O meu cabelo está sempre do mesmo tamanho porque sempre que as pontas começam a ficar feias (vulgo espigadas) é hora de cortar. E então é sempre vira o disco e toca o mesmo. Ficam feias, corto, cresce e as pontas ficam feias e…corto. E é este o ciclo da minha vida capilar.

A decisão começa largos dias antes. E está sempre entre cortar o equivalente a três ou quatro dedos. É um drama. Hoje tinha decidido cortar quatro. Já na cabeleireira, começam a dar-me os nervos. Vejo as revistas e quero fazer imensos cortes, mas volto à realidade quando me dizem “pode passar ali para a lavagem”, e volto a pensar em “três ou quatro dedos”, analisando já o tamanho da mão da senhora (para decidir se são três ou quatro dedos avaliando pelo tamanho da mão dela.)

Durante o tempo em que estou sentada na cadeira da morte, passo o tempo a imaginar o que se passa lá atrás. O que é que aquela tesoura maligna estará a fazer? De certeza que não está a fazer nada do que lhe pedi.Quando eu era pequena a minha avó e a minha mãe costumavam acenar à senhora para me cortar mais, mais e mais, muito mais do que aquilo que eu tinha pedido. Acho que nasceu um trauma.

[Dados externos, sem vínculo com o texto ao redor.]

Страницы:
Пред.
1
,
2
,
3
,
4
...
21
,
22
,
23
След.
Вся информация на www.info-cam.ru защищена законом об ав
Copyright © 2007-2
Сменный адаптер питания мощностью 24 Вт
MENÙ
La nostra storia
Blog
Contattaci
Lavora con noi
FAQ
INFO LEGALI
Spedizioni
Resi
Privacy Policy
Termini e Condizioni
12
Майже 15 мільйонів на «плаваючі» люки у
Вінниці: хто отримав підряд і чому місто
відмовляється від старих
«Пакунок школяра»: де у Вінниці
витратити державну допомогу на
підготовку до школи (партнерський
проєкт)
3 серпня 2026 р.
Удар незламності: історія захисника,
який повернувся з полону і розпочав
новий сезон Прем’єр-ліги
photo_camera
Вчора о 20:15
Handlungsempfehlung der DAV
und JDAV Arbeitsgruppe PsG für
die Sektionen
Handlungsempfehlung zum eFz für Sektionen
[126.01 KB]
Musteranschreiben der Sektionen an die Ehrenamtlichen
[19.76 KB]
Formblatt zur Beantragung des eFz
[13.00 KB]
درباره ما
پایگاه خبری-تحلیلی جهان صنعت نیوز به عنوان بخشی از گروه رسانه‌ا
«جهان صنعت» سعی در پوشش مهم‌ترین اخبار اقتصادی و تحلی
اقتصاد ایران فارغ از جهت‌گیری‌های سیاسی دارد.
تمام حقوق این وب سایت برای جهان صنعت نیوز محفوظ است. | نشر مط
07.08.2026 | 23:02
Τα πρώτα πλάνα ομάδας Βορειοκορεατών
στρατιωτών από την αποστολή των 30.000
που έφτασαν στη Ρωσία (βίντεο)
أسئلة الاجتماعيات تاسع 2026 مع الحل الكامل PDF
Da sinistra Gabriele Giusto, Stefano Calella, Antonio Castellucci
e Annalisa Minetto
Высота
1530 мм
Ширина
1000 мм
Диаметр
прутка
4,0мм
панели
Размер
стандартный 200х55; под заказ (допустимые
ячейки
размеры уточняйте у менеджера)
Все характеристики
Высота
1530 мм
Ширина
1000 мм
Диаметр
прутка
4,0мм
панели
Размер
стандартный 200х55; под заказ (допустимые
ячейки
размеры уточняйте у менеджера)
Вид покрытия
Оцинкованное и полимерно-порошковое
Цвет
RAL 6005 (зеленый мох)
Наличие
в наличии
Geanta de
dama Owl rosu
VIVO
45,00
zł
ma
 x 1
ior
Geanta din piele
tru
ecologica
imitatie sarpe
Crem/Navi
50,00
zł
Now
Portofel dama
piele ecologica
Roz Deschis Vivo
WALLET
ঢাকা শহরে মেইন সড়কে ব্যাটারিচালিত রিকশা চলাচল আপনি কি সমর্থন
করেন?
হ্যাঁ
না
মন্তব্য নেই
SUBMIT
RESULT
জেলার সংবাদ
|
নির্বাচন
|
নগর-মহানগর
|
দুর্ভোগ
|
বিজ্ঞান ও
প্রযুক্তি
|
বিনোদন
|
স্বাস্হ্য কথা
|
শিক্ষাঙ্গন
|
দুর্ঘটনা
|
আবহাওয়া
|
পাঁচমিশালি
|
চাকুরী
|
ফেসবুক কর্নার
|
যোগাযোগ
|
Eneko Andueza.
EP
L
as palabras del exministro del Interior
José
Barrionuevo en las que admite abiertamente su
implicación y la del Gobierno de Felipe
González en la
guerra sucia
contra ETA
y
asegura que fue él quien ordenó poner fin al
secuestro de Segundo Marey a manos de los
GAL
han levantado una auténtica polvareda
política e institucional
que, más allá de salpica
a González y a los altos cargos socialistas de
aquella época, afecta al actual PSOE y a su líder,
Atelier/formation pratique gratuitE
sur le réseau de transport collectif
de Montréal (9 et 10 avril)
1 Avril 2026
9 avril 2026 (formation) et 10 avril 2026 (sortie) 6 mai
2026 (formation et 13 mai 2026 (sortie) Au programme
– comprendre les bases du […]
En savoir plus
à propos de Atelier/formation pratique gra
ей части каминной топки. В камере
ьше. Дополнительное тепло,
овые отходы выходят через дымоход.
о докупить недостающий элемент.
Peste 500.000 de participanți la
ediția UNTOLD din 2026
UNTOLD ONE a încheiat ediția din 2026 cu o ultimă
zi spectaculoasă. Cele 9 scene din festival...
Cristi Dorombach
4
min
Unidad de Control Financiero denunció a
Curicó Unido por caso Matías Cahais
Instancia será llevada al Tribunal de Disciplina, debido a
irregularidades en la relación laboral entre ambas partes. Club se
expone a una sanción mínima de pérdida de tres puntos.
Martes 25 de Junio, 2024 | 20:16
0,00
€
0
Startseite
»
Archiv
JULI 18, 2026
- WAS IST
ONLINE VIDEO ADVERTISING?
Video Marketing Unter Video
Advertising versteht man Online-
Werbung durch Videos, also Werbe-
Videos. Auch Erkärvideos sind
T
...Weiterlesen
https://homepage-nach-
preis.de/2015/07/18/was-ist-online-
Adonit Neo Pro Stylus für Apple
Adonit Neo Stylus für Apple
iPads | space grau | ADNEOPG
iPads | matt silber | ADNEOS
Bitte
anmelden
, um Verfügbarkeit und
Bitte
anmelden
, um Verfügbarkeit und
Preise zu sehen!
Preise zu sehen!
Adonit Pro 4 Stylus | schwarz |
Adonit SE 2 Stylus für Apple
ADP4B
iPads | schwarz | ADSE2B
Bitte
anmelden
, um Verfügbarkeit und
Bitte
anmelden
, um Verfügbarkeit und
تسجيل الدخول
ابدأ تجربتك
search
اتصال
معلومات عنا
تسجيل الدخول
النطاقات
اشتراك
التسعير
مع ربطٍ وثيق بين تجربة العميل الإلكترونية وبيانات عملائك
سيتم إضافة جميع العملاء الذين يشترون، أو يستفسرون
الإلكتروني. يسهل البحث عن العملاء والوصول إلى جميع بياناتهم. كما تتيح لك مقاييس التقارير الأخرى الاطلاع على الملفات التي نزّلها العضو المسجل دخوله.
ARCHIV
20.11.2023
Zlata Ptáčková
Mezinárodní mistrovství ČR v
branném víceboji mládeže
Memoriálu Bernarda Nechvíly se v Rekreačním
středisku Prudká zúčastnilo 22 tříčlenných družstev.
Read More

Nessa altura, eu quis ser cabeleireira. Brincava sempre com a mesma boneca a quem metia rolos e depois um saco na cabeça, a fazer de secador (daqueles esquisitos que há nos salões de beleza). Só me voltava a lembrar dela dias depois. Foi nessa altura que pensei que não, o meu futuro não passava por torturar as pessoas.

Hoje, os quatro dedos da senhora não eram equivalentes aos meus quatro dedos. De modo que resolvi indicar “são três dedos” e acrescentar, para não haver mal entendidos, “é só mesmo para cortar as pontas!”.

Cortar o cabelo cansa-me. Cortar o cabelo dói-me.